### Task details
Exactly as written, please set down all of the entries again, with no pictures.

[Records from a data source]
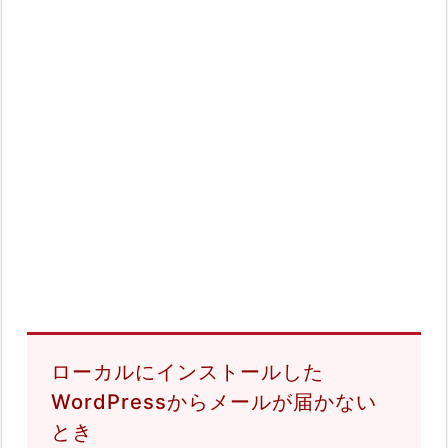
ローカルにインストールした
WordPressからメールが届かない
とき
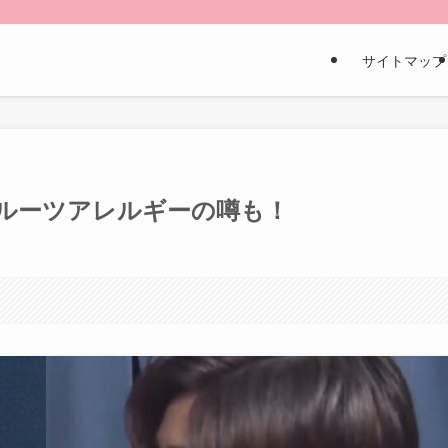
サイトマップ
ルーツアレルギーの噂も！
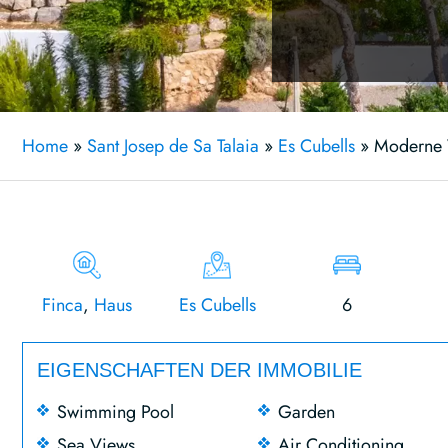
Home
»
Sant Josep de Sa Talaia
»
Es Cubells
»
Moderne V
Finca
,
Haus
Es Cubells
6
EIGENSCHAFTEN DER IMMOBILIE
Swimming Pool
Garden
Sea Views
Air Conditioning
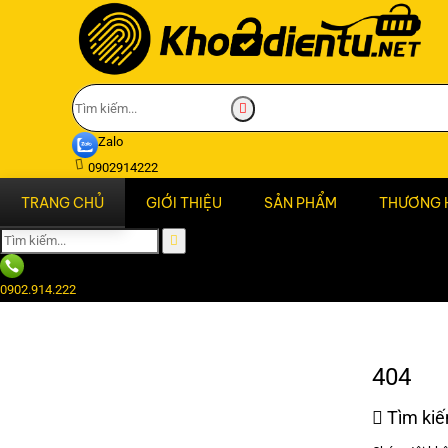
Zalo
0902914222
TRANG CHỦ
GIỚI THIỆU
SẢN PHẨM
THƯƠNG 
0902.914.222
404
Tìm ki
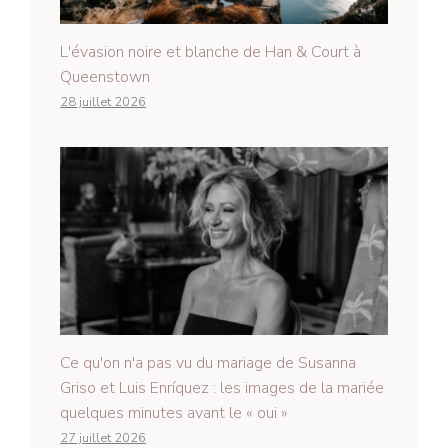
L'évasion noire et blanche de Han & Court à
Queenstown
28 juillet 2026
Ce qu'on n'a pas vu du mariage de Susanna
Griso et Luis Enríquez : les images de la mariée
quelques minutes avant le « oui »
27 juillet 2026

### Solution for this problem
ローカルにインストールした
WordPressからメールが届かない
とき
サイトマップ
ルーツアレルギーの噂も！
Home
»
Sant Josep de Sa Talaia
»
Es Cubells
»
Moderne V
Finca
,
Haus
Es Cubells
6
EIGENSCHAFTEN DER IMMOBILIE
Swimming Pool
Garden
Sea Views
Air Conditioning
Zalo
0902914222
TRANG CHỦ
GIỚI THIỆU
SẢN PHẨM
THƯƠNG 
0902.914.222
404
Tìm ki
L'évasion noire et blanche de Han & Court à
Queenstown
28 juillet 2026
Ce qu'on n'a pas vu du mariage de Susanna
Griso et Luis Enríquez : les images de la mariée
quelques minutes avant le « oui »
27 juillet 2026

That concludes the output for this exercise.